You have to admit that's a hell of a situation, no matter how close the diving board is to heaven. The Dusters and I found ourselves in a similar situation, though it wasn't the season for swimming, in January of forty-five. We had ventured high above, were now jostling about on the diving board, while below us, forming a solemn horseshoe around an empty pool, sat judges, associates, witnesses, and bailiffs." P:364-365

"I still contradict my keeper Bruno, who flatly maintains that only men can be proper nurses, the patient's addiction to female nurses being simply one more symptom of the disease; while the male nurse conscientiously cares for the patient and sometimes cures him, the female nurse follows the feminine path: she seduces the patient toward recovery or toward death, which she imbues with a tinge of eroticism that renders it palatable.

Thus says my keeper Bruno, whose view i am reluctant to support. Whoever needs to have his life reconfirmed by hospital nurses every other year or so, as I do, maintains his gratitude, and is not so quick to allow a grumpy if likable keeper filled with professional envy to alienate him from his Sisters" P:461

"Today I can smile when I recall the thought that then turned Oskar as yellow and mad as the wallpaper: I decided to study medicine and graduate as quickly as possible.
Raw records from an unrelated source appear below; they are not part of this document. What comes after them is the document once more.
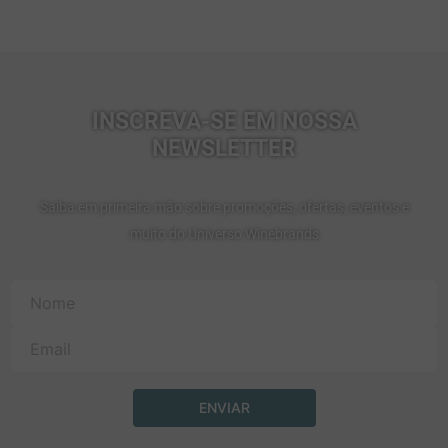
INSCREVA-SE EM NOSSA
NEWSLETTER
Saiba em primeira mão sobre promoções, ofertas, eventos e
muito do Universo Winebrands
ENVIAR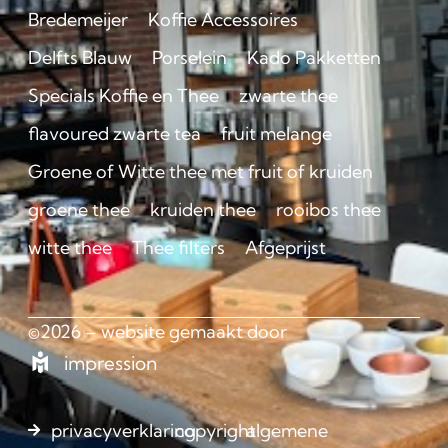
Bredemeijer
Koffie Accessoires
Delfts Blauw
Porselein
Kado Pakketten
Specials Koffie en Thee
zwarte thee
flavoured zwarte tea
fruit melange
Groene of Witte thee met fruit of kruiden
groene thee
kruiden thee
rooibos thee
witte thee
Thee filters
Afgeprijst
©2026 – website gemaakt door
impression
privacyverklaring
copyright
algemene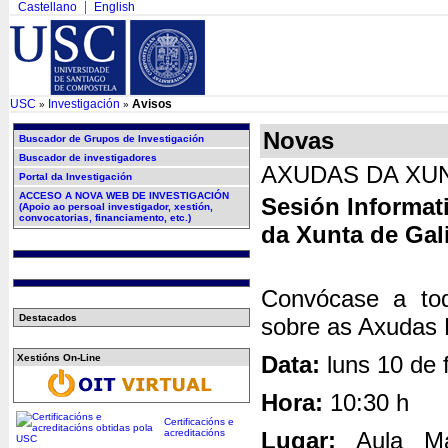
Castellano
English
USC
Investigación
Avisos
»
»
Novas
Buscador de Grupos de Investigación
Buscador de investigadores
AXUDAS DA XUN
Portal da Investigación
ACCESO A NOVA WEB DE INVESTIGACIÓN
Sesión Informat
(Apoio ao persoal investigador, xestión,
convocatorias, financiamento, etc.)
da Xunta de Gal
Convócase a tod
Destacados
sobre as Axudas 
Data:
luns 10 de 
Xestións On-Line
Hora:
10:30 h
Certificacións e
acreditacións
Lugar:
Aula Ma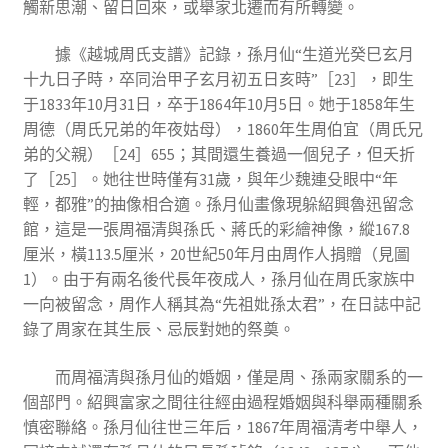
觸新思潮、留日回來，或舉家北遷而有所轉變。
據《越城周氏支譜》記錄，孫月仙“生道光癸巳玄月
十九日子時，卒同治甲子玄月初五日亥時”［23］，即生
于1833年10月31日，卒于1864年10月5日。她于1858年生
周德（周氏兄弟的年夜姑母），1860年生周伯宜（周氏兄
弟的父親）［24］655；其間還生養過一個兒子，但夭折
了［25］。她往世時僅有31歲，與年少魏連殳眼中“年
輕，都雅”的抽像相合適。孫月仙畫像現躲紹興魯迅留念
館，這是一張周福清與孫氏、蔣氏的彩繪神像，縱167.8
厘米，橫113.5厘米，20世紀50年月由周作人捐贈（見圖
1）。由于有兩名後代長年夜成人，孫月仙在周氏家族中
一向被留念，周作人稱其為“先祖妣孫太君”，在日誌中記
錄了周家在其生辰、忌辰對她的祭奠。
而周福清與孫月仙的婚姻，僅是周、孫兩家關系的一
個部門。紹興富家之間往往經由過程婚姻與科舉兩種關系
慎密聯絡。孫月仙往世三年后，1867年周福清考中舉人，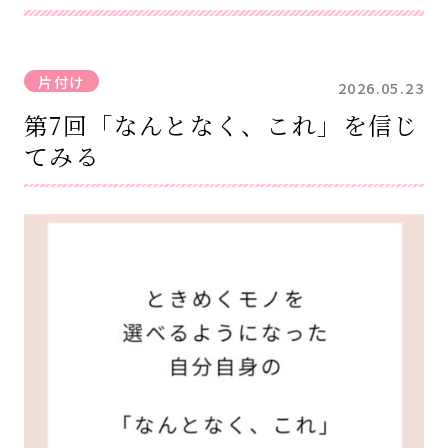
片付け
2026.05.23
第7回「なんとなく、これ」を信じ
てみる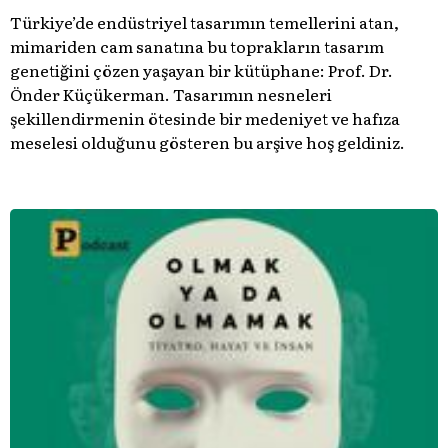
Türkiye’de endüstriyel tasarımın temellerini atan,
mimariden cam sanatına bu toprakların tasarım
genetiğini çözen yaşayan bir kütüphane: Prof. Dr.
Önder Küçükerman. ​Tasarımın nesneleri
şekillendirmenin ötesinde bir medeniyet ve hafıza
meselesi olduğunu gösteren bu arşive hoş geldiniz.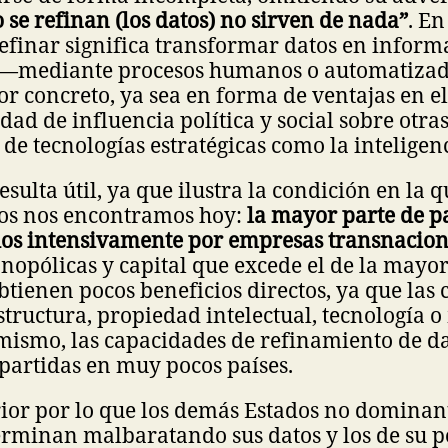
o se refinan (los datos) no sirven de nada”
. E
refinar significa transformar datos en inform
 —mediante procesos humanos o automatiza
or concreto, ya sea en forma de ventajas en 
idad de influencia política y social sobre otra
 de tecnologías estratégicas como la inteligenci
esulta útil, ya que ilustra la condición en la 
dos nos encontramos hoy:
la mayor parte de p
dos intensivamente por empresas transnacion
opólicas y capital que excede el de la mayor
obtienen pocos beneficios directos, ya que las
estructura, propiedad intelectual, tecnología 
o mismo, las capacidades de refinamiento de da
partidas en muy pocos países.
rior por lo que los demás Estados no dominan
erminan malbaratando sus datos y los de su p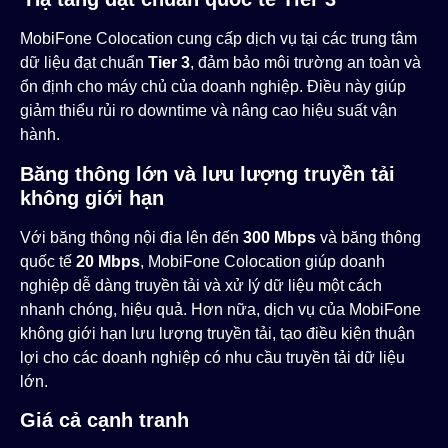
MobiFone Colocation cung cấp dịch vụ tại các trung tâm
dữ liệu đạt chuẩn
Tier 3
, đảm bảo môi trường an toàn và
ổn định cho máy chủ của doanh nghiệp. Điều này giúp
giảm thiểu rủi ro downtime và nâng cao hiệu suất vận
hành.
Băng thông lớn và lưu lượng truyền tải
không giới hạn
Với băng thông nội địa lên đến
300 Mbps
và băng thông
quốc tế
20 Mbps
, MobiFone Colocation giúp doanh
nghiệp dễ dàng truyền tải và xử lý dữ liệu một cách
nhanh chóng, hiệu quả. Hơn nữa, dịch vụ của MobiFone
không giới hạn lưu lượng truyền tải, tạo điều kiện thuận
lợi cho các doanh nghiệp có nhu cầu truyền tải dữ liệu
lớn​.
Giá cả cạnh tranh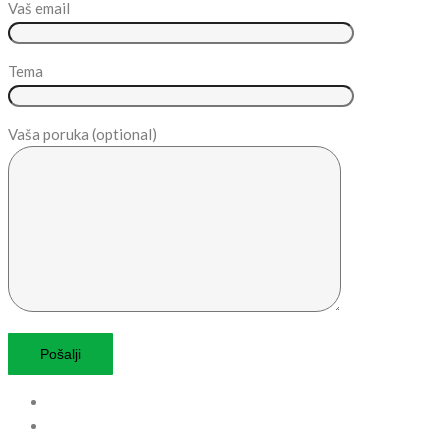
Vaš email
Tema
Vaša poruka (optional)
I would become a doctor, as St. Mary's Hospital of course. I would drive Dr. Werner out, expose him, reveal his incompetence, even accuse him of manslaughter for botching a larynx operation. It would transpire that Herr Werner never went to medical school. He'd served in a field hospital during the war and picked up a thing or two: away with the charlatan! And Oskar becomes head surgeon, so young and yet such a responsible position. A new Sauerbruch strides through the echoing corridors with Sister Dorothea, his surgical assistant, at his side, surrounded by a retinue clad in white, visiting patients, making a last-minute decision to operate. How fortunate that film was never made." P:464-465

Finally I would like to conclude with what Salman Rushdie wrote about the novel, which I found at the end cover of this 50th anniversary translation by Breon Mitchell:
"This is what Grass's great novel said to me in its drumbeats: Go for broke. Always try and do too much. Dispense with safety nets. Take a deep breath before you begin talking. Aim for the stars. Keep grinning. Be ruthless. Argue with the world. And never forget that writing is as close as we get to keeping a hold on the thousand and one things - childhood, certainties, cities, doubts, dreams, instants, phrases, parents, loves - that go on slipping, like sand, through our fingers. I have tried to learn the lessons of the midget drummer."